The extremely warm waters of the Atlantic and the Gulf of Mexico set the stage — all the storms needed was a window of time with favorable wind conditions, says John Kaplan, a hurricane modeler with the U.S. National Oceanographic and Atmospheric Administration’s Atlantic Oceanographic and Meteorological Laboratory, based in Miami.  “What it really comes down to is whether the conditions for rapid intensification are favorable for even a short period of time,” he says. “If there’s a window — even if not a very long one — the system can take advantage of it. That was the case for both Lee and Idalia.”

More storms are rapidly intensifying as Earth warms

It certainly feels like most of the hurricanes in recent years are rapidly intensifying (SN: 8/27/20). But is that a true trend? And if it is, is it linked to climate change?

Studies suggest that it’s not just anecdotal. In August, researchers reported that the yearly number of tropical storms around the globe that rapidly intensified just offshore (within 400 kilometers of land) increased by about three a decade over the last 40 years, from fewer than five per year in the 1980s to about 15 per year by 2020.

Open-ocean storms, spinning far out in the big blue, showed no discernible trend, the team found. But that’s perhaps not wholly reassuring, as it’s the storms closer to shore that are most threatening to coastal populations. And a 2021 study reported that tropical cyclones have been migrating closer to the coasts since 1982.

In 2019, another team focused on observational records of wind-speed changes over 24-hour increments. Based on those data, the researchers found that episodes of rapid intensification in tropical storms tripled from 1982 to 2009. Using climate simulations, the team researchers determined that the rapid intensification trend was strongly linked to anthropogenic human-caused climate change.

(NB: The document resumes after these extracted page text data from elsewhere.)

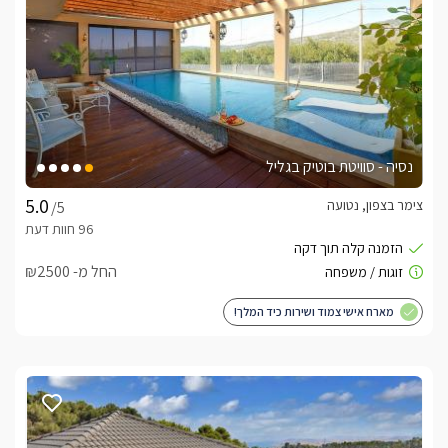
נסיה - סוויטת בוטיק בגליל
צימר בצפון, נטועה
/5
החל מ- ₪2500
מארח אישי צמוד ושירות כיד המלך!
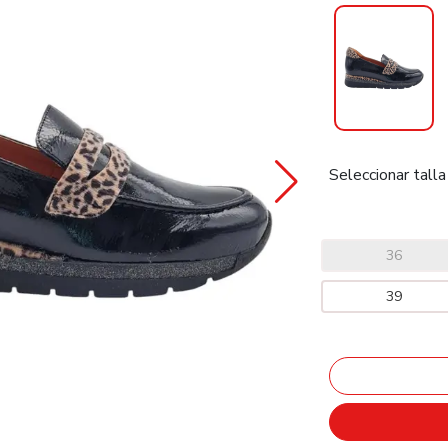
Seleccionar talla
36
39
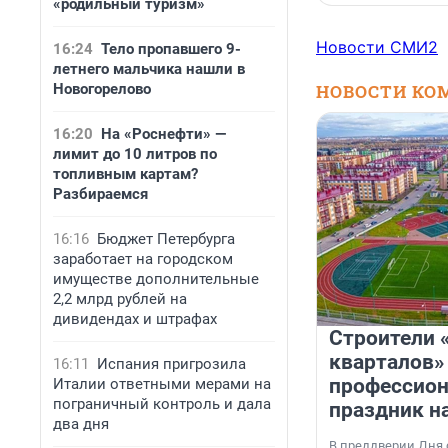
«родильный туризм»
Новости СМИ2
16:24
Тело пропавшего 9-
летнего мальчика нашли в
Новогорелово
НОВОСТИ КО
16:20
На «Роснефти» —
лимит до 10 литров по
топливным картам?
Разбираемся
16:16
Бюджет Петербурга
заработает на городском
имуществе дополнительные
2,2 млрд рублей на
дивидендах и штрафах
Строители 
кварталов»
16:11
Испания пригрозила
профессио
Италии ответными мерами на
пограничный контроль и дала
праздник н
два дня
В преддверии Дня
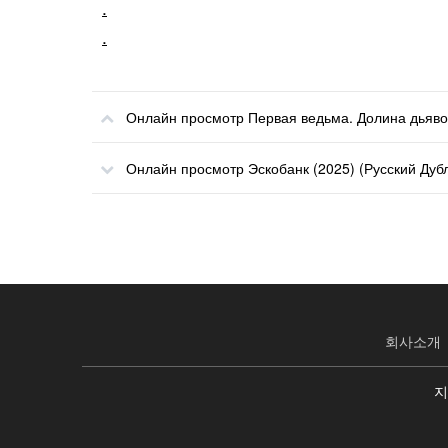
.
.
Онлайн просмотр Первая ведьма. Долина дьявол
Онлайн просмотр Эскобанк (2025) (Русский Дуб
회사소개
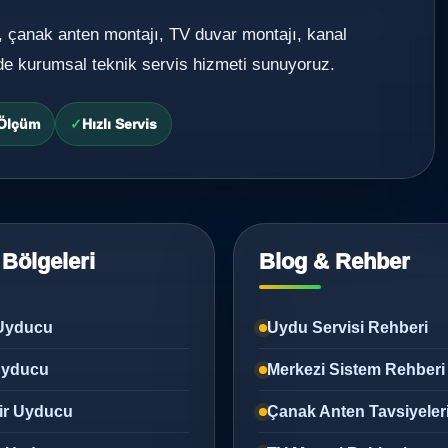
, çanak anten montajı, TV duvar montajı, kanal
de kurumsal teknik servis hizmeti sunuyoruz.
 Ölçüm
Hızlı Servis
 Bölgeleri
Blog & Rehber
Uyducu
Uydu Servisi Rehberi
 Uyducu
Merkezi Sistem Rehberi
ir Uyducu
Çanak Anten Tavsiyeler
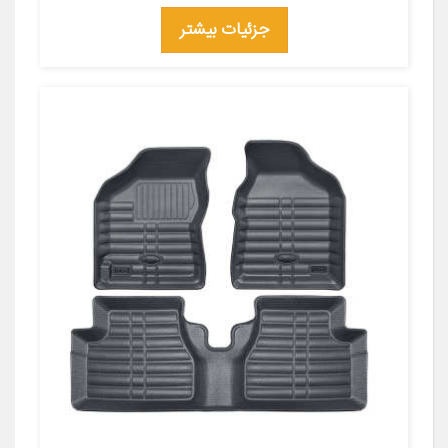
جزئیات بیشتر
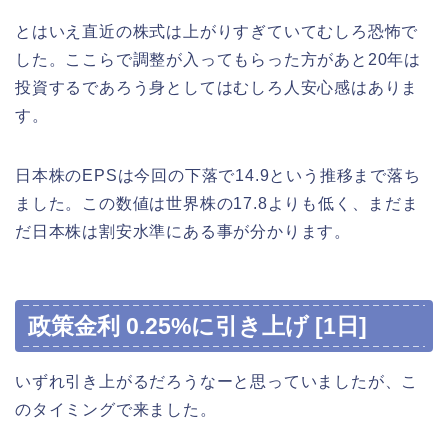
とはいえ直近の株式は上がりすぎていてむしろ恐怖で
した。ここらで調整が入ってもらった方があと20年は
投資するであろう身としてはむしろ人安心感はありま
す。
日本株のEPSは今回の下落で14.9という推移まで落ち
ました。この数値は世界株の17.8よりも低く、まだま
だ日本株は割安水準にある事が分かります。
政策金利 0.25%に引き上げ [1日]
いずれ引き上がるだろうなーと思っていましたが、こ
のタイミングで来ました。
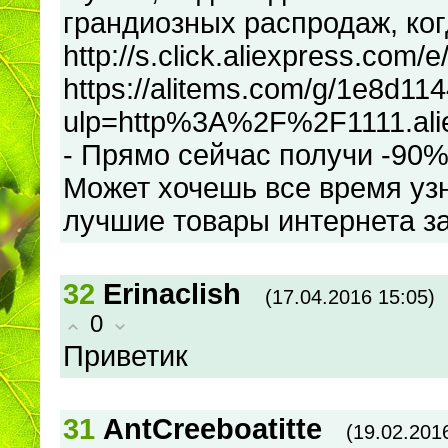
грандиозных распродаж, ко
http://s.click.aliexpress.com
https://alitems.com/g/1e8d1
ulp=http%3A%2F%2F1111.al
- Прямо сейчас получи -90
Может хочешь все время узна
лучшие товары интернета з
32
Erinaclish
(17.04.2016 15:05)
0
Приветик
31
AntCreeboatitte
(19.02.201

Truchelut notes that the same team authored a 2022 study that further supported an upward trend over the last few decades, determining that a larger proportion of tropical cyclones are now undergoing rapid intensification at some point in their life cycle.

Regional and local weather patterns — such as more frequent La Niña events (the flipside of the El Niño-Southern Oscillation pattern) — “could dampen rapid intensification trends locally,” Truchelut says. “But there is strong objective evidence that anthropogenic global warming is driving increased proportions of tropical cyclones to undergo rapid intensification worldwide.”

Klotzbach and colleagues, meanwhile, found another fingerprint of climate change in the rapid intensification of cyclones. The researchers reported in 2022 that the increase in global sea surface temperatures correlate well with an increase in the potential intensity of tropical cyclones around the world — essentially, just how strong the winds are capable of becoming — over the last 30 years. That observed increase was particularly apparent for the most monstrous storms — those whose wind speeds increased by a whopping 93 kph (57 mph) in a single day.

Despite the fury of Lee and Jova, their threat has largely fizzled. Hurricane Lee downgraded to a Category 3 by September 12 and curved northward; however, it’s also tripled in size, threatening Bermuda with tropical storm force winds. Hurricane Jova, meanwhile, ultimately spun harmlessly in the Pacific before weakening.

But with the hurricane season only half over, there’s still time for all that hot water to fuel the next big ones.